#### PROVIDED RECORDS

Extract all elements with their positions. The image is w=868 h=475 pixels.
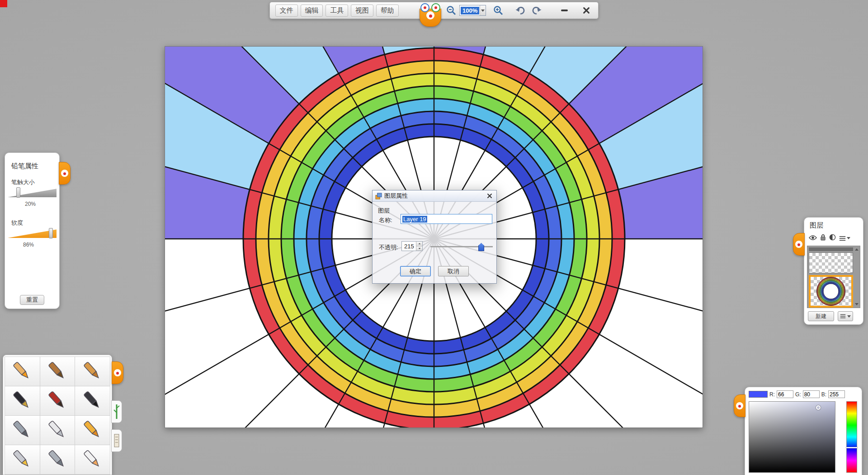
zoom-out-button[interactable] [445, 5, 457, 16]
tool-knife[interactable] [40, 445, 75, 474]
tool-wood-pen[interactable] [40, 357, 75, 386]
pencil-panel-handle[interactable] [59, 162, 71, 185]
layer-list [807, 246, 860, 308]
close-icon [487, 193, 492, 199]
spin-down-icon [418, 248, 420, 249]
current-color-swatch[interactable] [749, 391, 768, 398]
close-icon [583, 7, 590, 14]
layer-thumbnail-partial[interactable] [809, 247, 853, 251]
menu-tools[interactable]: 工具 [326, 5, 348, 17]
softness-handle[interactable] [49, 228, 53, 238]
contrast-icon [829, 234, 836, 241]
layer-thumbnail-selected[interactable] [809, 275, 853, 308]
layer-visibility-button[interactable] [809, 234, 817, 242]
undo-button[interactable] [514, 5, 526, 16]
reset-button[interactable]: 重置 [20, 295, 44, 305]
scroll-down-icon [855, 303, 859, 305]
tool-airbrush[interactable] [5, 416, 40, 445]
dialog-title: 图层属性 [384, 192, 408, 200]
red-input[interactable] [777, 390, 793, 398]
list-icon [839, 236, 846, 241]
hue-marker[interactable] [846, 447, 857, 448]
layers-panel: 图层 [804, 217, 863, 325]
roller-icon [80, 419, 105, 442]
tool-fountain-pen[interactable] [5, 386, 40, 415]
layer-blend-button[interactable] [829, 234, 836, 242]
zoom-level-combo[interactable]: 100% [459, 5, 486, 16]
pencil-panel-title: 铅笔属性 [11, 162, 38, 171]
cancel-button[interactable]: 取消 [438, 266, 469, 276]
spin-up-icon [418, 243, 420, 244]
list-icon [840, 314, 846, 318]
tool-marker[interactable] [5, 445, 40, 474]
opacity-slider-handle[interactable] [478, 243, 484, 251]
paint-brush-icon [45, 390, 70, 412]
sv-marker[interactable] [816, 405, 821, 410]
tool-crayon[interactable] [75, 357, 110, 386]
new-layer-button[interactable]: 新建 [808, 311, 834, 321]
layers-panel-handle[interactable] [793, 233, 805, 256]
airbrush-icon [9, 419, 35, 442]
minimize-button[interactable] [558, 5, 571, 16]
close-button[interactable] [580, 5, 593, 16]
zoom-in-button[interactable] [492, 5, 504, 16]
chevron-down-icon [847, 315, 851, 318]
zoom-combo-dropdown[interactable] [480, 5, 486, 15]
opacity-slider[interactable] [430, 246, 493, 247]
opacity-value: 215 [402, 242, 416, 251]
scroll-up-icon [855, 248, 859, 251]
clown-face-icon [426, 11, 434, 19]
color-panel-handle[interactable] [734, 394, 745, 417]
app-logo [418, 3, 443, 28]
layer-scroll-down[interactable] [854, 302, 859, 307]
brush-size-slider[interactable] [8, 187, 57, 198]
spin-down-button[interactable] [416, 247, 422, 251]
tool-palette-handle[interactable] [112, 361, 123, 384]
menu-help[interactable]: 帮助 [376, 5, 399, 17]
layer-scroll-up[interactable] [854, 247, 859, 252]
menu-file[interactable]: 文件 [275, 5, 298, 17]
layers-panel-title: 图层 [810, 221, 823, 230]
layer-section-label: 图层 [378, 207, 390, 215]
layer-lock-button[interactable] [820, 234, 826, 242]
green-input[interactable] [803, 390, 820, 398]
dialog-close-button[interactable] [486, 192, 494, 200]
brush-size-value: 20% [25, 201, 36, 207]
saturation-value-box[interactable] [749, 401, 835, 473]
tool-paint-brush[interactable] [40, 386, 75, 415]
tool-roller[interactable] [75, 416, 110, 445]
fountain-pen-icon [9, 390, 35, 412]
layers-menu-button[interactable] [838, 311, 853, 321]
tool-palette-knife[interactable] [40, 416, 75, 445]
crayon-icon [80, 360, 105, 383]
clown-mini-icon-left [420, 3, 429, 12]
hue-bar[interactable] [846, 401, 857, 473]
clown-face-icon [114, 369, 121, 376]
menu-edit[interactable]: 编辑 [301, 5, 323, 17]
blue-input[interactable] [828, 390, 845, 398]
spin-up-button[interactable] [416, 242, 422, 247]
pencil-icon [9, 360, 35, 383]
dialog-titlebar[interactable]: 图层属性 [373, 190, 496, 202]
layer-preview-rainbow [811, 277, 851, 306]
layer-thumbnail-empty[interactable] [809, 252, 853, 273]
nature-tools-button[interactable] [111, 400, 122, 423]
softness-slider[interactable] [8, 228, 57, 238]
palette-knife-icon [45, 419, 70, 442]
tool-ink-brush[interactable] [75, 386, 110, 415]
tool-pencil[interactable] [5, 357, 40, 386]
color-picker-panel: R: G: B: [745, 387, 862, 475]
redo-button[interactable] [531, 5, 542, 16]
paper-tools-button[interactable] [111, 429, 122, 452]
menu-view[interactable]: 视图 [351, 5, 373, 17]
brush-size-handle[interactable] [16, 187, 20, 198]
layer-options-button[interactable] [839, 236, 850, 241]
zoom-level-value[interactable]: 100% [461, 7, 479, 14]
clown-face-icon [61, 170, 68, 177]
tool-eraser[interactable] [75, 445, 110, 474]
opacity-spinner[interactable]: 215 [401, 241, 423, 251]
ok-button[interactable]: 确定 [400, 266, 431, 276]
spinner-buttons [416, 242, 422, 251]
layer-name-input[interactable]: Layer 19 [401, 214, 492, 224]
blue-label: B: [821, 391, 826, 398]
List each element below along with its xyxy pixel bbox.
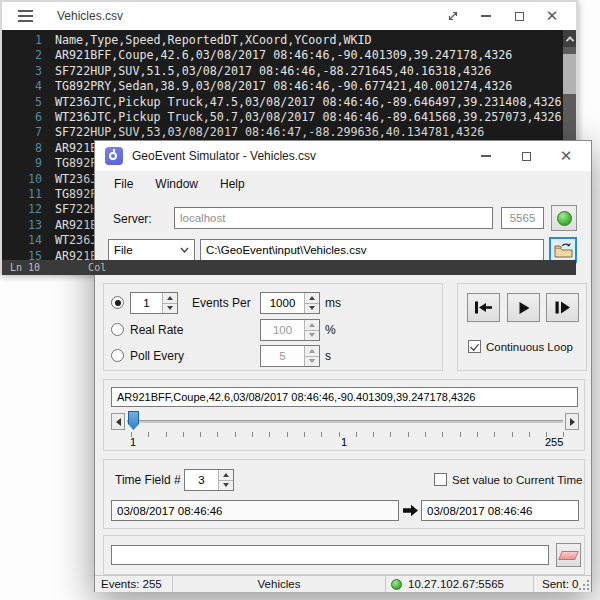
resize-grip[interactable]: [579, 580, 589, 590]
step-forward-button[interactable]: [546, 293, 579, 322]
spinner-up-icon: [305, 346, 319, 356]
current-event-group: AR921BFF,Coupe,42.6,03/08/2017 08:46:46,…: [103, 379, 585, 451]
continuous-loop-checkbox-row[interactable]: Continuous Loop: [468, 340, 573, 353]
spinner-down-icon[interactable]: [219, 480, 233, 491]
poll-every-label: Poll Every: [130, 349, 184, 363]
time-field-group: Time Field # 3 Set value to Current Time…: [103, 459, 585, 529]
close-icon[interactable]: ✕: [557, 147, 575, 165]
menu-window[interactable]: Window: [144, 173, 209, 195]
line-number: 7: [2, 125, 42, 140]
events-per-label: Events Per: [192, 296, 251, 310]
editor-titlebar: Vehicles.csv ✕: [2, 2, 576, 30]
spinner-buttons: [162, 293, 177, 313]
line-text: SF722HUP,SUV,53,03/08/2017 08:46:47,-88.…: [55, 125, 484, 140]
time-field-spinner[interactable]: 3: [184, 469, 234, 491]
arrow-right-icon: [570, 418, 575, 426]
csv-line: 4TG892PRY,Sedan,38.9,03/08/2017 08:46:46…: [2, 79, 576, 94]
slider-ticks: [131, 432, 564, 437]
event-slider-track[interactable]: [127, 420, 563, 423]
arrow-right-icon: [403, 504, 418, 517]
clear-button[interactable]: [556, 543, 581, 567]
spinner-down-icon[interactable]: [163, 303, 177, 314]
line-number: 14: [2, 233, 42, 248]
set-current-time-checkbox[interactable]: [434, 473, 447, 486]
spinner-down-icon: [305, 356, 319, 367]
minimize-icon[interactable]: [477, 147, 495, 165]
real-rate-label: Real Rate: [130, 323, 183, 337]
menubar: File Window Help: [95, 171, 591, 197]
spinner-buttons: [304, 293, 319, 313]
playback-group: Continuous Loop: [457, 283, 587, 371]
events-per-radio[interactable]: [111, 296, 124, 309]
scrollbar-thumb[interactable]: [563, 54, 576, 94]
spinner-up-icon[interactable]: [219, 470, 233, 480]
file-path-input[interactable]: C:\GeoEvent\input\Vehicles.csv: [200, 239, 544, 261]
connect-button[interactable]: [551, 205, 577, 231]
status-green-icon: [391, 579, 402, 590]
geoevent-app-icon: [105, 147, 123, 165]
play-button[interactable]: [507, 293, 540, 322]
line-number: 3: [2, 64, 42, 79]
event-slider-thumb[interactable]: [128, 411, 139, 430]
chevron-down-icon: [180, 247, 189, 253]
maximize-icon[interactable]: [517, 147, 535, 165]
sent-count-status: Sent: 0: [534, 576, 578, 592]
seconds-unit-label: s: [325, 349, 331, 363]
maximize-icon[interactable]: [509, 6, 529, 26]
source-type-value: File: [114, 244, 133, 256]
connection-green-icon: [557, 211, 572, 226]
expand-icon[interactable]: [443, 6, 463, 26]
simulator-window-controls: ✕: [477, 147, 591, 165]
ms-unit-label: ms: [325, 296, 341, 310]
slider-min-label: 1: [130, 436, 136, 448]
continuous-loop-label: Continuous Loop: [486, 341, 573, 353]
set-current-time-label: Set value to Current Time: [452, 474, 582, 486]
simulator-statusbar: Events: 255 Vehicles 10.27.102.67:5565 S…: [95, 575, 591, 592]
real-rate-radio[interactable]: [111, 323, 124, 336]
interval-spinner[interactable]: 1000: [260, 292, 320, 314]
slider-right-button[interactable]: [565, 413, 579, 430]
spinner-up-icon: [305, 320, 319, 330]
spinner-buttons: [304, 346, 319, 366]
line-number: 1: [2, 33, 42, 48]
line-number: 12: [2, 202, 42, 217]
time-from-field[interactable]: 03/08/2017 08:46:46: [111, 500, 399, 521]
spinner-up-icon[interactable]: [305, 293, 319, 303]
skip-to-start-button[interactable]: [467, 293, 500, 322]
step-forward-icon: [554, 301, 571, 314]
editor-window-controls: ✕: [443, 6, 576, 26]
set-current-time-checkbox-row[interactable]: Set value to Current Time: [434, 473, 582, 486]
minimize-icon[interactable]: [476, 6, 496, 26]
csv-line: 1Name,Type,Speed,ReportedDT,XCoord,YCoor…: [2, 33, 576, 48]
scroll-up-icon[interactable]: [563, 30, 576, 47]
poll-every-radio[interactable]: [111, 349, 124, 362]
percent-unit-label: %: [325, 323, 336, 337]
progress-field: [111, 545, 549, 565]
open-folder-icon: [554, 243, 573, 258]
continuous-loop-checkbox[interactable]: [468, 340, 481, 353]
editor-statusbar: Ln 10 Col: [2, 260, 576, 275]
close-icon[interactable]: ✕: [542, 6, 562, 26]
spinner-down-icon[interactable]: [305, 303, 319, 314]
menu-help[interactable]: Help: [209, 173, 256, 195]
line-number: 4: [2, 79, 42, 94]
hamburger-menu-icon[interactable]: [18, 10, 33, 22]
server-host-input[interactable]: localhost: [174, 207, 493, 229]
progress-group: [103, 535, 585, 575]
current-event-field[interactable]: AR921BFF,Coupe,42.6,03/08/2017 08:46:46,…: [111, 387, 578, 407]
slider-left-button[interactable]: [111, 413, 125, 430]
csv-line: 5WT236JTC,Pickup Truck,47.5,03/08/2017 0…: [2, 95, 576, 110]
line-number: 5: [2, 95, 42, 110]
spinner-value: 1: [131, 297, 162, 309]
server-port-input[interactable]: 5565: [501, 207, 544, 229]
menu-file[interactable]: File: [103, 173, 144, 195]
spinner-buttons: [218, 470, 233, 490]
geoevent-simulator-window: GeoEvent Simulator - Vehicles.csv ✕ File…: [94, 140, 592, 592]
line-number: 8: [2, 141, 42, 156]
spinner-up-icon[interactable]: [163, 293, 177, 303]
cursor-col-indicator: Col: [88, 260, 106, 275]
events-count-spinner[interactable]: 1: [130, 292, 178, 314]
source-type-select[interactable]: File: [108, 239, 195, 261]
time-to-field[interactable]: 03/08/2017 08:46:46: [421, 500, 579, 521]
real-rate-spinner: 100: [260, 319, 320, 341]
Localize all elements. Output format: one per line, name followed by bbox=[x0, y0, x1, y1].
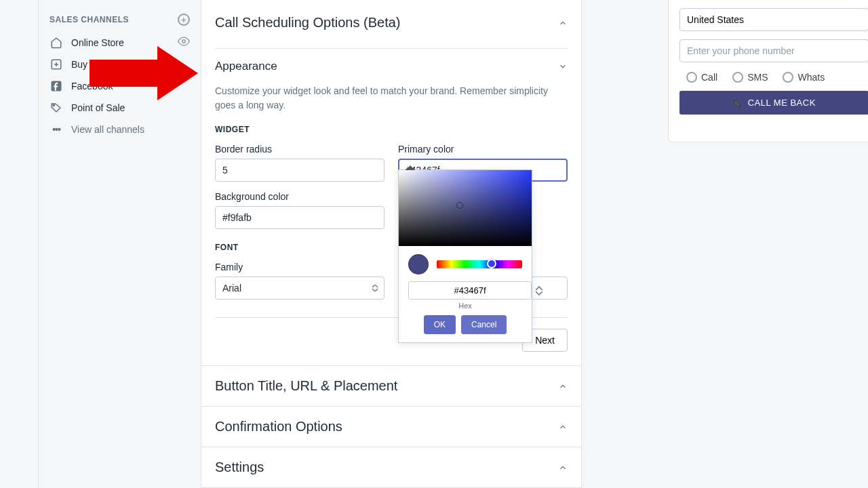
saturation-value-panel[interactable] bbox=[399, 170, 532, 246]
sidebar-item-view-all[interactable]: ••• View all channels bbox=[47, 119, 193, 140]
radio-label: Whats bbox=[797, 72, 825, 83]
sidebar: SALES CHANNELS + Online Store Buy Button… bbox=[38, 0, 201, 488]
appearance-description: Customize your widget look and feel to m… bbox=[215, 84, 568, 113]
sidebar-item-pos[interactable]: Point of Sale bbox=[47, 97, 193, 119]
preview-radio-whats[interactable]: Whats bbox=[783, 72, 825, 83]
chevron-up-icon bbox=[558, 422, 568, 432]
sidebar-item-label: Buy Button bbox=[71, 59, 190, 70]
preview-radio-call[interactable]: Call bbox=[686, 72, 717, 83]
eye-icon[interactable] bbox=[178, 35, 190, 49]
color-picker: Hex OK Cancel bbox=[398, 169, 532, 343]
hue-slider[interactable] bbox=[437, 260, 522, 268]
sidebar-item-buy-button[interactable]: Buy Button bbox=[47, 54, 193, 75]
preview-cta-button[interactable]: 📞 CALL ME BACK bbox=[679, 91, 868, 115]
section-title: Button Title, URL & Placement bbox=[215, 378, 397, 394]
color-swatch bbox=[408, 254, 429, 274]
preview-contact-options: Call SMS Whats bbox=[686, 72, 868, 83]
chevron-down-icon bbox=[558, 62, 568, 71]
chevron-up-icon bbox=[558, 18, 568, 28]
sidebar-item-online-store[interactable]: Online Store bbox=[47, 31, 193, 54]
sidebar-item-label: View all channels bbox=[71, 124, 190, 135]
section-button-title[interactable]: Button Title, URL & Placement bbox=[201, 365, 581, 406]
preview-country-select[interactable] bbox=[679, 8, 868, 31]
preview-phone-input[interactable] bbox=[679, 39, 868, 62]
sidebar-item-label: Facebook bbox=[71, 81, 190, 92]
section-appearance: Appearance Customize your widget look an… bbox=[201, 48, 581, 365]
sidebar-item-label: Point of Sale bbox=[71, 102, 190, 113]
hex-label: Hex bbox=[399, 300, 532, 315]
background-color-label: Background color bbox=[215, 191, 384, 202]
picker-arrow bbox=[406, 165, 415, 170]
chevron-up-icon bbox=[558, 463, 568, 472]
radio-icon bbox=[732, 72, 743, 83]
section-confirmation[interactable]: Confirmation Options bbox=[201, 406, 581, 447]
widget-preview: Call SMS Whats 📞 CALL ME BACK bbox=[668, 0, 868, 142]
svg-point-0 bbox=[182, 40, 186, 43]
font-family-select[interactable] bbox=[215, 277, 384, 300]
select-caret-icon bbox=[372, 285, 378, 291]
format-stepper[interactable] bbox=[536, 286, 542, 296]
radio-icon bbox=[686, 72, 697, 83]
font-family-label: Family bbox=[215, 262, 384, 272]
plus-square-icon bbox=[50, 58, 63, 71]
add-channel-icon[interactable]: + bbox=[178, 14, 190, 26]
main-panel: Call Scheduling Options (Beta) Appearanc… bbox=[201, 0, 582, 488]
picker-cancel-button[interactable]: Cancel bbox=[461, 315, 507, 334]
picker-ok-button[interactable]: OK bbox=[424, 315, 456, 334]
tag-icon bbox=[50, 101, 63, 115]
phone-icon: 📞 bbox=[732, 98, 744, 108]
section-title: Confirmation Options bbox=[215, 419, 342, 434]
facebook-icon bbox=[50, 79, 63, 93]
cta-label: CALL ME BACK bbox=[748, 98, 816, 108]
section-title: Settings bbox=[215, 460, 264, 475]
hex-input[interactable] bbox=[408, 281, 532, 300]
svg-point-3 bbox=[53, 104, 54, 106]
section-call-scheduling[interactable]: Call Scheduling Options (Beta) bbox=[201, 0, 581, 43]
sidebar-item-label: Online Store bbox=[71, 37, 170, 48]
section-settings[interactable]: Settings bbox=[201, 447, 581, 487]
section-title: Call Scheduling Options (Beta) bbox=[215, 15, 400, 30]
radio-label: Call bbox=[701, 72, 717, 83]
more-icon: ••• bbox=[50, 123, 63, 136]
widget-group-label: WIDGET bbox=[215, 125, 568, 134]
sidebar-item-facebook[interactable]: Facebook bbox=[47, 75, 193, 97]
border-radius-label: Border radius bbox=[215, 144, 384, 155]
preview-radio-sms[interactable]: SMS bbox=[732, 72, 768, 83]
sidebar-header: SALES CHANNELS + bbox=[47, 14, 193, 31]
sv-cursor[interactable] bbox=[456, 202, 463, 209]
hue-cursor[interactable] bbox=[487, 259, 496, 268]
background-color-input[interactable] bbox=[215, 206, 384, 229]
home-icon bbox=[50, 36, 63, 49]
primary-color-label: Primary color bbox=[398, 144, 568, 155]
radio-label: SMS bbox=[747, 72, 768, 83]
appearance-title: Appearance bbox=[215, 60, 277, 73]
sidebar-title: SALES CHANNELS bbox=[50, 15, 129, 24]
radio-icon bbox=[783, 72, 793, 83]
border-radius-input[interactable] bbox=[215, 159, 384, 182]
chevron-up-icon bbox=[558, 382, 568, 391]
appearance-header[interactable]: Appearance bbox=[215, 48, 568, 77]
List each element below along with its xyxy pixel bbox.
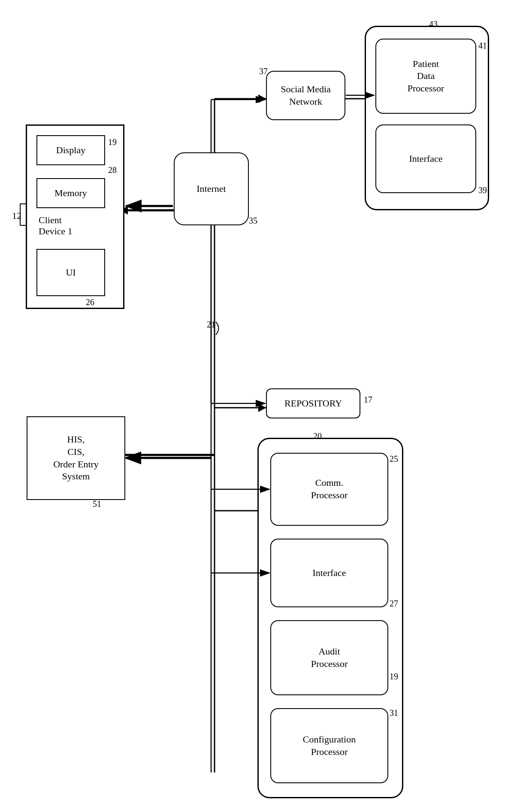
diagram: Display Memory UI ClientDevice 1 12 19 2…	[0, 0, 532, 812]
arrows-overlay	[0, 0, 532, 812]
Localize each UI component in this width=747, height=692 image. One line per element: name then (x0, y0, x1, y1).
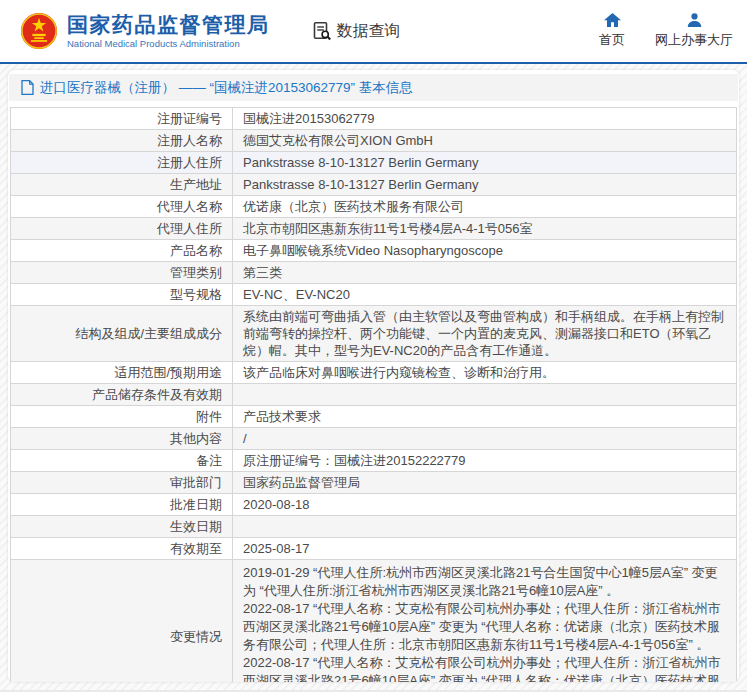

########

_EXERCISE_
Go through the data above and return each line containing the string "header".

_COMPLETED EXERCISE_
sidebar-header: SALES CHANNELS + bbox=[47, 14, 193, 31]
appearance-header[interactable]: Appearance bbox=[215, 48, 568, 77]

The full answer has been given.